Bien sûr, il y a la Cité, la si respectable maison de peuple et de la pop. Avec sa situation géographique privilégiée en centre-ville, la salle municipale attire les foules et fait la différence avec beaucoup d’autres villes. Certes, le rock est dur et il y a souvent de la casse, mais l’édifice tient bon, « jusqu’à devenir la salle mythique à Rennes, indétrônée ». (Christophe Brault, 1988).


« Je ne sais pas si notre action était courageuse, mais je sais qu’en France, à la même époque,
elle était exceptionnelle, voire unique. »

Rock against Tarzan : la reconnaissance des musiques actuelles

En 1984, l’événement Rock against Tarzan, est labellisé par le ministère de la Culture « Coup de talent de l’Hexagone ». Le coup de projecteur sur la jeune création rennaise mettra notamment en avant le groupe Niagara (qui compte dans son chœur Étienne Daho). Tarzan peut lâcher un cri de victoire, les musiques actuelles entrent dans le dictionnaire des disciplines artistiques respectables. « J’ai voulu faire une vitrine de la culture rock, c’est la première fois qu’on parlait officiellement de culture rock », se souvient Hervé Bordier. Martial Gabillard note à l’époque : « La musique actuelle (…) représente à notre avis une véritable action culturelle » qui ne doit pas être soumise « à la seule exploitation commerciale. »
Et l’élu à la Culture d’ajouter rétrospectivement : « Je ne sais pas si notre action était courageuse mais je sais qu’en France, à la même époque, elle était exceptionnelle, voire unique. »


Pause vidéo : 13 avril 1992. L'action culturelle a toujours été dans l'ADN de l'association ATM. La preuve avec cette soirée Ragamophyne haute en couleurs, programmée dans le cadre de l'opération Trans Quartiers (vidéo TV Rennes).

Parallèlement, les missions dévolues à la Maison de la culture sont mises en débat. Un projet se dessine, consistant à mettre au cœur de l’institution rennaise les cultures nouvelles, les jeunes et les nouvelles technologies.

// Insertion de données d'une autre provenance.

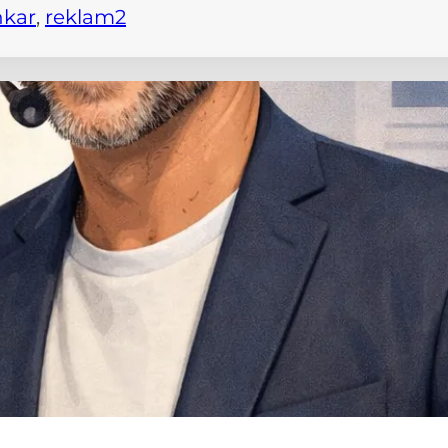
nkar
, 
reklam2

Grâce à Rock against Tarzan, les musiques actuelles rennaises ne tardent pas à avoir la banane. Le ministre Jack Lang se fend d’une visite, la presse s’emballe :
« Rennes, capitale du rock » ; « Le nouveau rock est arrivé. La capitale bretonne vibre avec la génération du rock contemporain, la bichonne, la materne pour mieux la faire connaître. » (journal Murs-Murs, Pierre-Henri Allain, août 1985).

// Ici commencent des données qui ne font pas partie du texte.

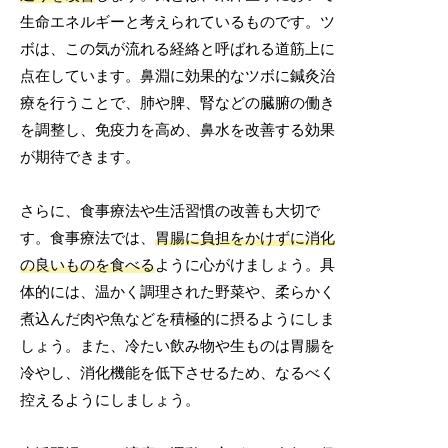
生命エネルギーと考えられているものです。ツ
ボは、この気が流れる経絡と呼ばれる道筋上に
点在しています。鼻淵に効果的なツボに鍼灸治
療を行うことで、肺や脾、腎などの臓腑の働き
を調整し、免疫力を高め、鼻水を改善する効果
が期待できます。
さらに、食事療法や生活習慣の改善も大切で
す。食事療法では、
胃腸に負担をかけずに消化
の良いものを食べる
ように心がけましょう。具
体的には、温かく調理された野菜や、柔らかく
煮込んだ肉や魚などを積極的に摂るようにしま
しょう。また、冷たい飲み物や生ものは胃腸を
冷やし、消化機能を低下させるため、なるべく
控えるようにしましょう。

Au cours des années suivantes, les trois pilotes des TransMusicales (Hervé Bordier, Jean-Louis Brossard, Béatrice Macé) commencent à rêver plus grand pour les musiques actuelles. Rennes deviendra bientôt une étape obligée pour les musiques du monde. L’équipe des Trans’ s’organise, Terrapin disparaît, Jean-Louis Brossard rejoint Hervé Bordier à la Maison de la culture pour assurer la programmation de l’Ubu, bientôt suivi par Béatrice Macé. Fallait-il y voir un signe ? Le 2 octobre 1987, le petit club rennais ouvre ses portes avec Noir Désir, qui allumera par la suite un « grand incendie » dans l’Hexagone. Pendant ce temps-là, la presse locale s’émerveille : « Cocorico de toute la France, on nous envie de plus en plus la salle de l’Ubu. Rennes confirme ainsi son titre de capitale rock », (Ouest-France, 4 mai 1988).


Pause vidéo : 4 mai 1990... Si vous avez manqué le début, l'Ubu a bien failli fermer, deux ans à peine après avoir ouvert ses portes. C'était sans compter sur la mobilisation des Rennais (TV Rennes).

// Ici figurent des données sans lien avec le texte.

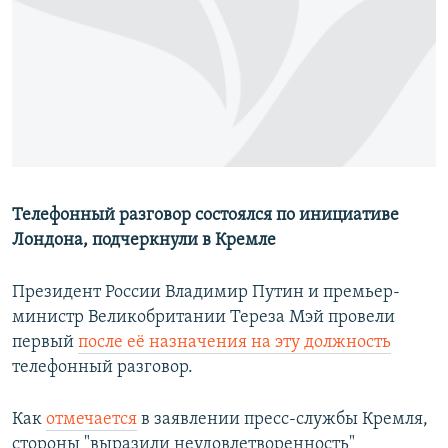
РАСПИСАНИЕ ВЕЩАНИЯ
ПОДПИШИТЕСЬ НА РАССЫЛКУ
СОЦИАЛЬНЫЕ СЕТИ
Телефонный разговор состоялся по инициативе
Лондона, подчеркнули в Кремле
Все сайты РСЕ/РС
Президент России Владимир Путин и премьер-
министр Великобритании Тереза Мэй провели
первый
после её назначения на эту должность
телефонный разговор.
Как
отмечается
в заявлении пресс-службы Кремля,
стороны "выразили неудовлетворенность"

Une parenthèse en chantier s’ouvre, pour faire de cette salle un des lieux privilégiés de la musique rock et permettre une programmation annuelle permanente. Devenu indépendant du Grand Huit, l’Ubu sera entièrement transformé en 1991, après avoir été repeint par des peintres Chicanos pendant les Trans’.


« Fallait-il y voir un signe ? Le 2 octobre 1987,
le petit club rennais ouvre ses portes avec
Noir Désir, qui allumera par la suite un
"grand incendie" dans l’Hexagone. »

ALORS, LA FORME ?

L'Ubu relooké avec des affiches à l'occasion des Journées du patrimoine, et surtout, pour célébrer les 30 ans du club. © Christophe Le Dévéhat

Parmi les sujets de conversation préférés des abonnés de l'Ubu, la forme singulière de la petite salle, évoquant peu ou prou un « Y », tandis que d’autres évoquent une oreille. L’occasion d’enlever ses boules Quiès pour ouvrir le dialogue et mettre les points sur les « I ».


« On va au bar », sur la droite, qu’il me dit. Mais moi, je préfère aller directement devant la scène, sur la gauche, pour assister au show et ne pas en louper une miette. D’où je suis, j’aperçois la régie en arrière-plan, et puis, je ne vais pas me couper en deux, à moins que je ne reste au milieu de la salle où un écran retransmet le concert, à deux mètres à peine des musiciens en chair et en os !
Car l’avantage du club rennais réside surtout dans la grande proximité entre musiciens et spectateurs, jamais à plus de trois mètres de leurs idoles. Le concert est fini, le public a battu le rappel. L’heure de se désaltérer en débriefant ou en admirant l’expo en cours a sonné. Mon ami, lui, cherche le concert…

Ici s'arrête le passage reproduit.